Nach einer gefühlten Ewigkeit räuspert sich Annegret, die immer noch an ihrem Maiskolben nagte: „Habt ihr es auch schon gehört? Leslie und Malte haben sich getrennt.“ „Das war von Anfang an klar, hab ich mir schon gedacht, waren die eigentlich verheiratet, ne, Leslie war noch nie verheiratet, aus gutem Grund, an der ist ja nichts dran, so dünn wie die ist, launisch ist sie außerdem, hätte lieber mal ein Butterbrot essen sollen. Malte ist auch ein Blödmann, er lässt nichts anbrennen, sein Herz ist ein Bienenkorn, die Bienen sterben aus. Gehört ihm eigentlich der Mercedes oder doch Leslie?, schwirrten plötzlich alle Stimmen durcheinander. Kai schmetterte mit kräftiger Stimme. „Plötzlich gingst du fort von mir. Sagtest:“ ich muss weg von Dir. Mit mir hieltest du es nicht aus, packtest deine Sachen und zogst aus.“ Endlich kam Schwung in die Unterhaltung.
Ronny zog sich die dick wattierten Handschuhe aus und die Schürze ab. Ein richtig netter Grill-Abend. Sollten wir öfters machen.
4.“WER HAT SCHON GUT LACHEN, WENN ER NACKT AUF DORNEN SITZT!“ (SORBISCHES SPRICHWORT)

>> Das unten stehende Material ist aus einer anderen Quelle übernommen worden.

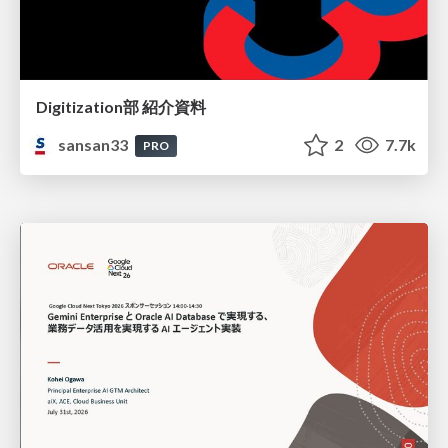
Digitization部 紹介資料
sansan33
2
7.7k
PRO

„Schneeflöckchen weiß Röckchen“ damit werde ich heute Morgen von einer Frauenstimme geweckt, die das Lachen anscheinend automatisch eingebaut hat. Schon fast fröhlich stehe ich auf, freue mich auf meine schneebedeckte Terrasse. Ne ist nicht, grau und schmuddelig empfängt mich der trübe Morgen. „In einigen Teilen Schleswig-Holsteins können wir bis zu 4 Stunden Sonne erwarten“, verkündet die Lachstimme. Ja, murmele ich vor mich hin, „an einem geheim gehaltenen Ort.“ Nun gehöre ich morgens zu den Menschen, die eher brummig den Tag beginnen und da kommt das frohe Laune provozierende Gelächter der Radiomacher bei mir gar nicht gut an.

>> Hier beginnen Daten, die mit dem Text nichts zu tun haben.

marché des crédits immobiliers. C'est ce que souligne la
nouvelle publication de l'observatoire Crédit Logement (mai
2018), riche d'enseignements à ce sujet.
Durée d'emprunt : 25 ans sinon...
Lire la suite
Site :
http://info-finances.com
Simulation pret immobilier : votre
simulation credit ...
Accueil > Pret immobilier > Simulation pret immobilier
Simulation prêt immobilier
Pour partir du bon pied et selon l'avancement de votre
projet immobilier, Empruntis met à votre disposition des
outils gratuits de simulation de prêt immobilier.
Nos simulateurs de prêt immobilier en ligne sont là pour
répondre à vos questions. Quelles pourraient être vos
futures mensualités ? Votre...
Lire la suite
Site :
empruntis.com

Überhaupt wird alles an Beschwerlichkeiten weggelacht. Mir völlig fremde Wesen wollen mich mit Heiterkeit und positiver Ausstrahlung dazu bringen, mir Dinge schön zu reden, die im realen Alltag weder schön noch zum Lachen sind. Zum Beispiel: Ein gut aussehender älterer Herr mit schlohweißen Haaren lässt sich über beide Ohren grinsend mit dem Treppenlift im Eigenheim nach oben befördern. Der Kerl sieht aus wie ein Eintänzer auf dem Traumschiff und hat vielleicht mal eben die 50 Jahre überschritten. Und dem soll ich abnehmen, dass er froh darüber ist, dass er nicht ohne Beschwerden die Treppe herauf steigen kann?

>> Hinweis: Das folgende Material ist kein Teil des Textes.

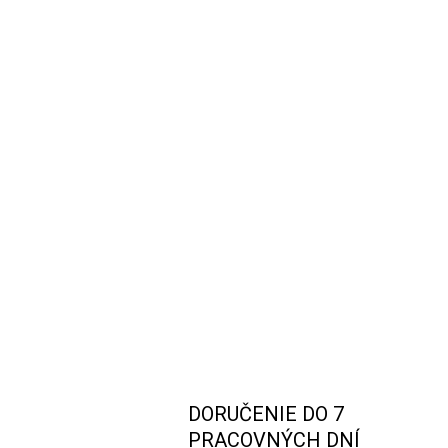
DORUČENIE DO 7
PRACOVNÝCH DNÍ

Oder ein Tanzpärchen schwebt schwungvoll über den Bildschirm. Sie ist mit einem Röckchen bekleidet, welches äußerst knapp den Po bedeckt. Er steckt in einem hautengen Fitnessdress. Beide, nicht mehr ganz jung, bejubeln ihre geschmeidige Beweglichkeit. Ypiie, endlich habe ich es geschafft, endlich kann ich sie auch tragen, scheint die übermütig lachende Frau zu frohlocken. Und für was macht sie Reklame? Für Tena-Lady, dieses schmucke Hilfsmittel für inkontinente Frauen ab 40. „Mit 40 inkontinent?“, frage ich mich. In dem Alter habe ich noch gar nicht gewusst, dass so etwas möglich sein könnte.
Eine strahlende Frau beißt kraftvoll mit schneeweißen Zähnen in einen knackigen Apfel und bietet Protefix als sicheres Haftmittel für die Dritten an. Das ist nicht lustig, wenn man nicht mehr über eine flächendeckende Kauleiste verfügt.